This challenge is set forth by No Story Too Small, and this week’s theme is “Love.”
One of the most interesting stories of “Love” in my ancestry comes from the journals of Tudor history.
In the 1200s, the Culpepper’s were split into two definitive lines by brothers Walter and Thomas into the Preston Hall Culpeppers and Bayhall Culpeppers, respectively. In the 1400s, the Bayhall line split into two lines with brothers again, so instead of Preston Hall and Bayhall, we now have Preston Hall, Wigsell, and Bedgebury. Catherine’s maternal grandfather, Sir Richard Culpepper, was of the Preston Hall line. Catherine had many Culpepper cousins, one being my 12th great grandfather William Culpepper of the Wigsell line, and another being Thomas Culpepper of the Bedgebury line. Though distant, Catherine Howard and Thomas Culpepper were cousins.
Just to make history even more confusing…Catherine’s paternal grandfather was Thomas Howard Duke of Norfolk. This man was Anne Boleyn’s grandfather too. Catherine and Anne (Henry VIII’s second wife) were first cousins.
On 28 July 1540, sixteen-year-old Catherine married King Henry after he ended his politically motivated marriage to (fourth wife) Anne of Cleaves. Henry was nearly fifty years old. For fourteen months, the newlyweds were happy, but then the rumors began. Henry became convinced his young bride was having relations with a few men, the most painful being his trusted servant, Catherine’s cousin, Thomas Culpepper.
In my opinion, one can imagine Catherine at sixteen-years old being quite overwhelmed by all the attention she was receiving along with her new-found feelings of superiority and immortality simply because she was Henry’s wife. And it is possible that Thomas in his mid-twenties, was merely playing a game with a teenage girl. The excitement of this game would be hard to top, especially with a prize as valuable as the wife of the King. Then again, they may have actually loved each other.
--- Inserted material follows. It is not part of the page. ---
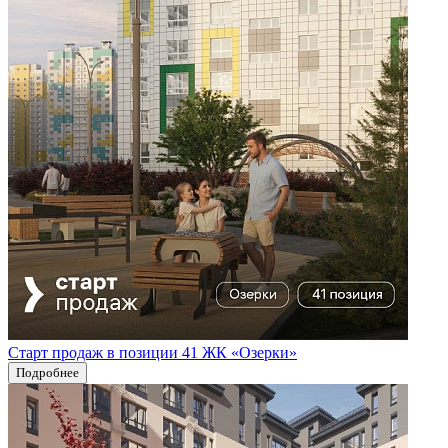
Старт продаж в позиции 41 ЖК «Озерки»
Подробнее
Catherine and Thomas were charged with treason, tried, and convicted. Thomas was beheaded 10 Dec 1541. Catherine was stripped of her title of Queen, locked in her chambers, and her future remained in limbo until Parliament decided what to do with her. On 10 February 1542, she was taken to be executed. She traveled by boat to the Tower and undoubtedly passed under the bridge where Thomas’s head was impaled. I wonder if she looked up. Her execution was held Monday, 13 February 1542.
According to popular folklore, her final words were, “I die a Queen, but I would rather have died the wife of Culpepper”. Did she really die for love, or was she simply a young girl who didn’t realize the place next to the King was a fragile one?
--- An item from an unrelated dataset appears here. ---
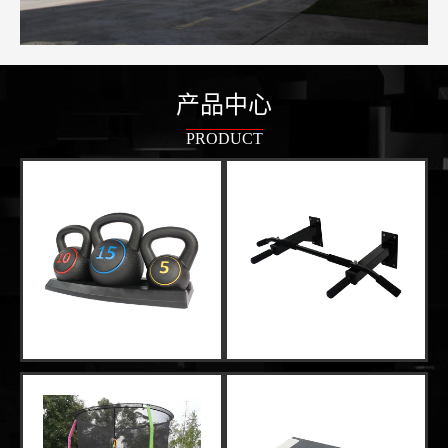
产品中心
PRODUCT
The above portrait, which has always been reported to be that of Catherine Howard, is now in dispute by the National Portrait Gallery in London. Apparently the poor girl lost her head…and now her face. Below is a letter she sent to her cousin/lover Thomas Culpepper.
I heartily recommend me unto you, praying you to send me word how that you do. It was showed me that you was sick, the which thing troubled me very much till such time that I hear from you praying you to send me word how that you do, for I never longed so much for a thing as I do to see you and to speak with you, the which I trust shall be shortly now. That which doth comfortly me very much when I think of it, and when I think again that you shall depart from me again it makes my heart die to think what fortune I have that I cannot be always in your company. It my trust is always in you that you will be as you have promised me, and in that hope I trust upon still, praying you that you will come when my Lady Rochford is here for then I shall be best at leisure to be at your commandment, thanking you for that you have promised me to be so good unto that poor fellow my man which is one of the griefs that I do feel to depart from him for then I do know no one that I dare trust to send to you, and therefore I pray you take him to be with you that I may sometime hear from you one thing. I pray you to give me a horse for my man for I had much ado to get one and therefore I pray send me one by him and in so doing I am as I said afor, and thus I take my leave of you, trusting to see you shortly again and I would you was with me now that you might see what pain I take in writing to you.
Yours as long as life endures,
One thing I had forgotten and that is to instruct my man to tarry here with me still for he says whatsomever you bid him he will do it.